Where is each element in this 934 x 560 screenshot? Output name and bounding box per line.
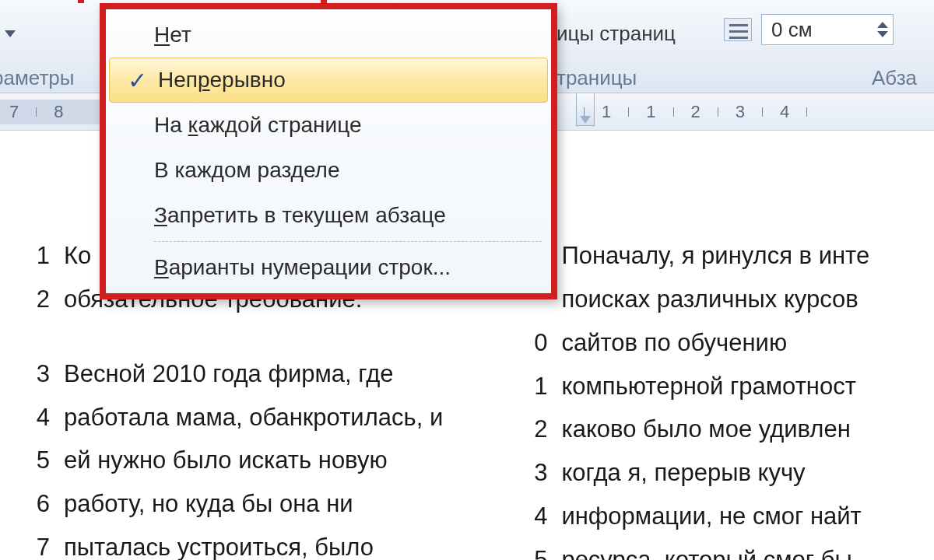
text-line[interactable]: 4информации, не смог найт	[505, 500, 918, 533]
indent-left-control: 0 см	[724, 14, 894, 45]
menu-source-highlight	[78, 0, 327, 3]
menu-item-suppress[interactable]: Запретить в текущем абзаце	[106, 193, 551, 238]
menu-item-options[interactable]: Варианты нумерации строк...	[106, 245, 551, 290]
text-line[interactable]: поисках различных курсов	[505, 283, 918, 316]
line-number: 7	[8, 531, 50, 560]
line-number: 5	[8, 444, 50, 477]
line-text: каково было мое удивлен	[561, 413, 918, 446]
ribbon-button-trunc[interactable]: ки	[0, 22, 16, 46]
indent-left-field[interactable]: 0 см	[761, 14, 894, 45]
ruler-positive: 1 12 3 4	[576, 100, 815, 124]
column-right: 3Поначалу, я ринулся в интепоисках разли…	[505, 240, 934, 560]
text-line[interactable]: 1компьютерной грамотност	[505, 370, 918, 403]
text-line[interactable]: 7пыталась устроиться, было	[8, 531, 474, 560]
chevron-down-icon[interactable]	[877, 31, 888, 37]
line-text: ей нужно было искать новую	[64, 444, 474, 477]
ribbon-group-label: траницы	[557, 66, 637, 90]
menu-item-continuous[interactable]: ✓ Непрерывно	[109, 58, 548, 103]
line-number: 1	[8, 240, 50, 272]
text-line[interactable]: 4работала мама, обанкротилась, и	[8, 401, 474, 434]
text-line[interactable]: 3Поначалу, я ринулся в инте	[505, 240, 918, 272]
line-text: Поначалу, я ринулся в инте	[561, 240, 918, 272]
menu-item-none[interactable]: Нет	[106, 12, 551, 58]
menu-separator	[154, 241, 542, 242]
line-text: работу, но куда бы она ни	[64, 488, 474, 520]
check-icon: ✓	[116, 67, 158, 94]
ribbon-group-label: раметры	[0, 66, 74, 90]
line-number: 4	[505, 500, 547, 533]
line-text: Весной 2010 года фирма, где	[64, 358, 474, 390]
text-line[interactable]: 6работу, но куда бы она ни	[8, 488, 474, 520]
line-text: компьютерной грамотност	[561, 370, 918, 403]
spin-buttons[interactable]	[877, 22, 888, 37]
text-line[interactable]: 5ресурса, который смог бы	[505, 544, 918, 560]
line-number: 3	[505, 457, 547, 489]
line-text: когда я, перерыв кучу	[561, 457, 918, 489]
text-line[interactable]: 5ей нужно было искать новую	[8, 444, 474, 477]
indent-value: 0 см	[771, 18, 813, 42]
line-number: 5	[505, 544, 547, 560]
chevron-up-icon[interactable]	[877, 22, 888, 28]
ribbon-group-label: Абза	[872, 66, 917, 90]
text-line[interactable]: 2каково было мое удивлен	[505, 413, 918, 446]
text-line[interactable]: 3Весной 2010 года фирма, где	[8, 358, 474, 390]
line-text: пыталась устроиться, было	[64, 531, 474, 560]
indent-left-icon	[724, 18, 752, 41]
line-number: 2	[505, 413, 547, 446]
line-number: 4	[8, 401, 50, 434]
line-text: сайтов по обучению	[561, 327, 918, 359]
line-number: 0	[505, 327, 547, 359]
line-number: 1	[505, 370, 547, 403]
text-line[interactable]: 0сайтов по обучению	[505, 327, 918, 359]
line-number: 6	[8, 488, 50, 520]
ribbon-button-page-borders[interactable]: ицы страниц	[557, 22, 676, 46]
chevron-down-icon	[5, 30, 16, 37]
text-line[interactable]: 3когда я, перерыв кучу	[505, 457, 918, 489]
menu-item-each-page[interactable]: На каждой странице	[106, 103, 551, 148]
line-number: 2	[8, 283, 50, 316]
menu-item-each-section[interactable]: В каждом разделе	[106, 148, 551, 193]
line-text: работала мама, обанкротилась, и	[64, 401, 474, 434]
line-numbers-menu: Нет ✓ Непрерывно На каждой странице В ка…	[100, 3, 557, 299]
line-number: 3	[8, 358, 50, 390]
ribbon-label: ицы страниц	[557, 22, 676, 46]
line-text: информации, не смог найт	[561, 500, 918, 533]
line-text: ресурса, который смог бы	[561, 544, 918, 560]
line-text: поисках различных курсов	[561, 283, 918, 316]
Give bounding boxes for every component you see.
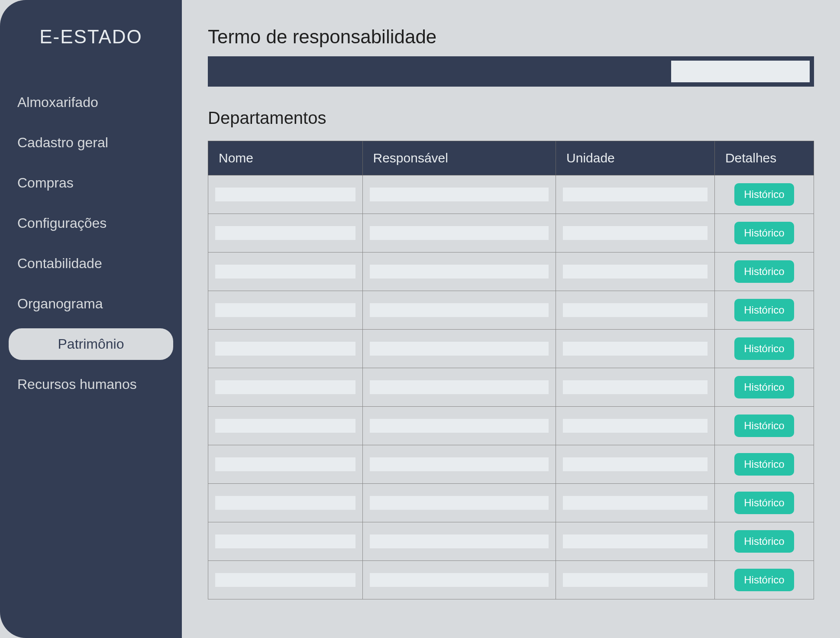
sidebar-item-configurações[interactable]: Configurações	[9, 207, 173, 239]
historico-button[interactable]: Histórico	[734, 530, 794, 553]
table-row: Histórico	[208, 291, 814, 330]
table-row: Histórico	[208, 561, 814, 599]
historico-button[interactable]: Histórico	[734, 376, 794, 398]
sidebar-item-almoxarifado[interactable]: Almoxarifado	[9, 87, 173, 118]
cell-value	[215, 342, 355, 356]
cell-value	[215, 188, 355, 201]
cell-detalhes: Histórico	[714, 368, 814, 407]
cell-responsavel	[362, 175, 556, 214]
sidebar: E-ESTADO AlmoxarifadoCadastro geralCompr…	[0, 0, 182, 638]
cell-value	[563, 457, 708, 471]
cell-detalhes: Histórico	[714, 561, 814, 599]
cell-responsavel	[362, 291, 556, 330]
search-bar	[208, 56, 814, 87]
cell-value	[370, 265, 549, 279]
cell-value	[563, 265, 708, 279]
cell-value	[370, 342, 549, 356]
historico-button[interactable]: Histórico	[734, 569, 794, 591]
cell-detalhes: Histórico	[714, 484, 814, 522]
table-row: Histórico	[208, 214, 814, 253]
sidebar-item-organograma[interactable]: Organograma	[9, 288, 173, 320]
cell-value	[563, 226, 708, 240]
main-content: Termo de responsabilidade Departamentos …	[182, 0, 840, 638]
cell-value	[215, 419, 355, 433]
cell-responsavel	[362, 407, 556, 445]
cell-unidade	[556, 522, 715, 561]
app-container: E-ESTADO AlmoxarifadoCadastro geralCompr…	[0, 0, 840, 638]
cell-value	[370, 457, 549, 471]
cell-nome	[208, 253, 363, 291]
table-row: Histórico	[208, 330, 814, 368]
cell-detalhes: Histórico	[714, 330, 814, 368]
cell-unidade	[556, 484, 715, 522]
historico-button[interactable]: Histórico	[734, 453, 794, 476]
cell-unidade	[556, 561, 715, 599]
cell-value	[563, 573, 708, 587]
cell-nome	[208, 175, 363, 214]
table-header-detalhes: Detalhes	[714, 141, 814, 175]
table-body: HistóricoHistóricoHistóricoHistóricoHist…	[208, 175, 814, 599]
table-row: Histórico	[208, 175, 814, 214]
cell-detalhes: Histórico	[714, 407, 814, 445]
cell-value	[215, 380, 355, 394]
cell-value	[563, 496, 708, 510]
cell-nome	[208, 407, 363, 445]
historico-button[interactable]: Histórico	[734, 183, 794, 206]
section-title: Departamentos	[208, 108, 814, 128]
cell-nome	[208, 445, 363, 484]
cell-unidade	[556, 214, 715, 253]
historico-button[interactable]: Histórico	[734, 415, 794, 437]
sidebar-item-patrimônio[interactable]: Patrimônio	[9, 328, 173, 360]
cell-nome	[208, 484, 363, 522]
historico-button[interactable]: Histórico	[734, 337, 794, 360]
table-row: Histórico	[208, 407, 814, 445]
cell-value	[370, 226, 549, 240]
sidebar-item-cadastro-geral[interactable]: Cadastro geral	[9, 127, 173, 159]
search-input[interactable]	[671, 61, 810, 82]
cell-value	[563, 380, 708, 394]
table-header-row: Nome Responsável Unidade Detalhes	[208, 141, 814, 175]
historico-button[interactable]: Histórico	[734, 260, 794, 283]
table-row: Histórico	[208, 368, 814, 407]
cell-value	[563, 342, 708, 356]
table-header-unidade: Unidade	[556, 141, 715, 175]
cell-responsavel	[362, 522, 556, 561]
cell-value	[215, 303, 355, 317]
cell-detalhes: Histórico	[714, 253, 814, 291]
table-header-responsavel: Responsável	[362, 141, 556, 175]
cell-detalhes: Histórico	[714, 214, 814, 253]
cell-value	[563, 419, 708, 433]
cell-unidade	[556, 368, 715, 407]
sidebar-item-recursos-humanos[interactable]: Recursos humanos	[9, 369, 173, 400]
historico-button[interactable]: Histórico	[734, 492, 794, 514]
cell-responsavel	[362, 368, 556, 407]
cell-value	[215, 573, 355, 587]
cell-unidade	[556, 407, 715, 445]
cell-nome	[208, 214, 363, 253]
cell-detalhes: Histórico	[714, 291, 814, 330]
table-row: Histórico	[208, 253, 814, 291]
cell-detalhes: Histórico	[714, 445, 814, 484]
cell-unidade	[556, 445, 715, 484]
sidebar-item-compras[interactable]: Compras	[9, 167, 173, 199]
cell-unidade	[556, 330, 715, 368]
historico-button[interactable]: Histórico	[734, 222, 794, 244]
cell-nome	[208, 330, 363, 368]
sidebar-item-contabilidade[interactable]: Contabilidade	[9, 248, 173, 279]
cell-detalhes: Histórico	[714, 175, 814, 214]
cell-value	[215, 457, 355, 471]
cell-responsavel	[362, 484, 556, 522]
cell-value	[370, 573, 549, 587]
cell-responsavel	[362, 330, 556, 368]
cell-value	[215, 534, 355, 548]
cell-value	[370, 188, 549, 201]
cell-value	[563, 188, 708, 201]
historico-button[interactable]: Histórico	[734, 299, 794, 321]
app-title: E-ESTADO	[9, 26, 173, 48]
table-header-nome: Nome	[208, 141, 363, 175]
cell-value	[563, 303, 708, 317]
cell-value	[563, 534, 708, 548]
cell-unidade	[556, 253, 715, 291]
cell-nome	[208, 522, 363, 561]
cell-nome	[208, 291, 363, 330]
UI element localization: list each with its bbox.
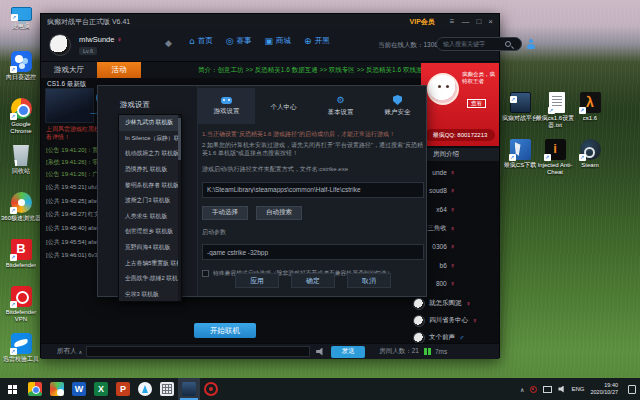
- diamond-icon[interactable]: ◆: [165, 38, 172, 48]
- search-box[interactable]: [436, 37, 522, 51]
- gender-icon: ♀: [472, 317, 477, 324]
- gender-icon: ♀: [450, 243, 455, 250]
- display-icon[interactable]: [543, 386, 552, 393]
- cancel-button[interactable]: 取消: [347, 273, 391, 288]
- dropdown-item[interactable]: 人类求生 联机版: [119, 209, 181, 225]
- taskbar-app[interactable]: [46, 378, 68, 400]
- dropdown-item[interactable]: 全面战争:战锤2 联机: [119, 271, 181, 287]
- search-icon[interactable]: [505, 41, 511, 47]
- promo-banner[interactable]: 疯癫会员，疯特权王者 查看 最疯QQ: 800172213: [421, 63, 499, 146]
- desktop-icon[interactable]: 360极速浏览器: [0, 190, 42, 237]
- desktop-icon-label: cs1.6: [583, 115, 597, 122]
- horn-icon[interactable]: [316, 348, 325, 356]
- chevron-up-icon[interactable]: ∧: [79, 349, 83, 355]
- bitdefender-icon: B: [11, 239, 32, 260]
- taskbar-app[interactable]: [24, 378, 46, 400]
- thunder-icon: [11, 333, 32, 354]
- dropdown-item[interactable]: 恐惧挣扎 联机版: [119, 162, 181, 178]
- desktop-icon[interactable]: Steam: [569, 137, 611, 184]
- gear-icon: ⚙: [336, 96, 344, 105]
- dialog-tab[interactable]: 游戏设置: [198, 88, 255, 124]
- desktop-icon[interactable]: 此电脑: [0, 2, 42, 49]
- dropdown-item[interactable]: 少林九武功 联机版: [119, 115, 181, 131]
- promo-view-link[interactable]: 查看: [467, 99, 486, 108]
- dialog-tab[interactable]: 个人中心: [255, 88, 312, 124]
- taskbar-app[interactable]: [156, 378, 178, 400]
- minimize-icon[interactable]: —: [461, 14, 469, 29]
- taskbar-app[interactable]: [134, 378, 156, 400]
- menu-icon[interactable]: ≡: [450, 14, 455, 29]
- send-button[interactable]: 发送: [331, 346, 365, 358]
- taskbar-app[interactable]: X: [90, 378, 112, 400]
- app-window: 疯癫对战平台正式版 V6.41 VIP会员 ≡ — □ × mIwSunde ♀…: [40, 13, 500, 358]
- user-avatar[interactable]: [49, 34, 71, 56]
- manual-select-button[interactable]: 手动选择: [202, 206, 248, 220]
- auto-search-button[interactable]: 自动搜索: [256, 206, 302, 220]
- sunflower-icon: [11, 51, 32, 72]
- dropdown-item[interactable]: In Silence（寂静）联机: [119, 131, 181, 147]
- desktop-icon[interactable]: B Bitdefender: [0, 237, 42, 284]
- maximize-icon[interactable]: □: [476, 14, 481, 29]
- dropdown-item[interactable]: 尘埃3 联机版: [119, 287, 181, 303]
- ok-button[interactable]: 确定: [291, 273, 335, 288]
- close-icon[interactable]: ×: [488, 14, 493, 29]
- desktop-icon-label: Google Chrome: [1, 121, 41, 135]
- chat-message-input[interactable]: [86, 346, 310, 357]
- profile-icon[interactable]: [526, 39, 536, 49]
- member-row[interactable]: 就怎乐陶泥 ♀: [413, 297, 477, 310]
- launch-params-input[interactable]: [202, 244, 424, 260]
- notification-icon[interactable]: [628, 385, 636, 394]
- desktop-icon[interactable]: 向日葵远控: [0, 49, 42, 96]
- nav-item[interactable]: ⊕ 开黑: [304, 36, 330, 46]
- sidebar-item-game-settings[interactable]: 游戏设置: [120, 100, 197, 110]
- taskbar-app[interactable]: [178, 378, 200, 400]
- recording-icon[interactable]: [530, 386, 537, 393]
- powerpoint-icon: P: [116, 382, 130, 396]
- dropdown-item[interactable]: 荒野四海4 联机版: [119, 240, 181, 256]
- search-input[interactable]: [437, 41, 505, 47]
- dropdown-item[interactable]: 黎明杀机存者 联机版: [119, 177, 181, 193]
- system-tray: ∧ ENG 19:40 2020/10/27: [520, 382, 640, 396]
- dropdown-item[interactable]: 上古卷轴5重置版 联机: [119, 255, 181, 271]
- desktop-icon[interactable]: λ cs1.6: [569, 90, 611, 137]
- team-icon: ⊕: [304, 36, 312, 46]
- clock[interactable]: 19:40 2020/10/27: [590, 382, 618, 396]
- taskbar-app[interactable]: [200, 378, 222, 400]
- dropdown-item[interactable]: 创世理想乡 联机版: [119, 224, 181, 240]
- dialog-tab[interactable]: ⚙ 基本设置: [312, 88, 369, 124]
- game-path-input[interactable]: [202, 182, 424, 198]
- vip-badge[interactable]: VIP会员: [410, 17, 435, 27]
- desktop-icon[interactable]: Google Chrome: [0, 96, 42, 143]
- nav-item[interactable]: ◎ 赛事: [226, 36, 252, 46]
- titlebar[interactable]: 疯癫对战平台正式版 V6.41 VIP会员 ≡ — □ ×: [41, 14, 499, 29]
- chat-target-select[interactable]: 所有人: [57, 347, 77, 356]
- start-multiplayer-button[interactable]: 开始联机: [194, 323, 256, 338]
- apply-button[interactable]: 应用: [235, 273, 279, 288]
- steam-icon: [580, 139, 601, 160]
- nav-item[interactable]: ⌂ 首页: [189, 36, 213, 46]
- desktop-icon[interactable]: 回收站: [0, 143, 42, 190]
- tab-lobby[interactable]: 游戏大厅: [41, 62, 97, 78]
- taskbar-app[interactable]: W: [68, 378, 90, 400]
- volume-icon[interactable]: [558, 386, 565, 393]
- game-thumbnail[interactable]: [45, 88, 94, 123]
- desktop-icon[interactable]: Bitdefender VPN: [0, 284, 42, 331]
- dropdown-item[interactable]: 波斯之门3 联机版: [119, 193, 181, 209]
- dropdown-item[interactable]: 机动战姬之力 联机版: [119, 146, 181, 162]
- desktop-icon[interactable]: 迅雷校验工具: [0, 331, 42, 378]
- nav-item[interactable]: ▣ 商城: [265, 36, 292, 46]
- language-indicator[interactable]: ENG: [571, 386, 584, 392]
- start-button[interactable]: [0, 378, 24, 400]
- dropdown-scrollbar[interactable]: [178, 115, 181, 301]
- instruction-2: 2.如果您的计算机未安装过游戏，请先关闭再打开“平台设置路径”，通过搜索“反恐精…: [202, 141, 424, 157]
- vpn-icon: [11, 286, 32, 307]
- chat-bar: 所有人 ∧ 发送 房间人数：21 7ms: [41, 343, 499, 359]
- room-count: 房间人数：21: [379, 347, 419, 356]
- desktop-icon-label: 此电脑: [12, 23, 30, 30]
- dialog-tab[interactable]: 账户安全: [369, 88, 426, 124]
- taskbar-app[interactable]: P: [112, 378, 134, 400]
- tab-activity[interactable]: 活动: [97, 62, 141, 78]
- desktop-right-icons: 疯癫对战平台 最疯cs1.6设置器.txt λ cs1.6 最疯CS下载 i I…: [499, 90, 603, 184]
- member-row[interactable]: 四川省务中心 ♀: [413, 314, 477, 327]
- tray-expand-icon[interactable]: ∧: [520, 386, 524, 393]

_REQUIRED WORK:_ Scan the entries above for the string "dialog" and copy each line that contains it.

_EXERCISE RESULT:_
- dialog-tab[interactable]: 游戏设置: [198, 88, 255, 124]
- dialog-tab[interactable]: 个人中心: [255, 88, 312, 124]
- dialog-tab[interactable]: ⚙ 基本设置: [312, 88, 369, 124]
- dialog-tab[interactable]: 账户安全: [369, 88, 426, 124]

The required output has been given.